▶ **WORK REQUIRED**: Nothing but the pictures may be dropped; the rest of the listing is to be written out exactly.

▶ **PROVIDED DATA**:
□ □ □ □
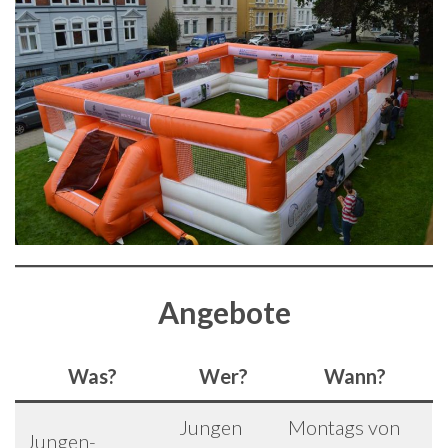
Angebote
Was?
Wer?
Wann?
Jungen
Montags von
Jungen-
□ □ □ □
▶ **OUTPUT BELOW**:
Angebote
Was?
Wer?
Wann?
Jungen
Montags von
Jungen-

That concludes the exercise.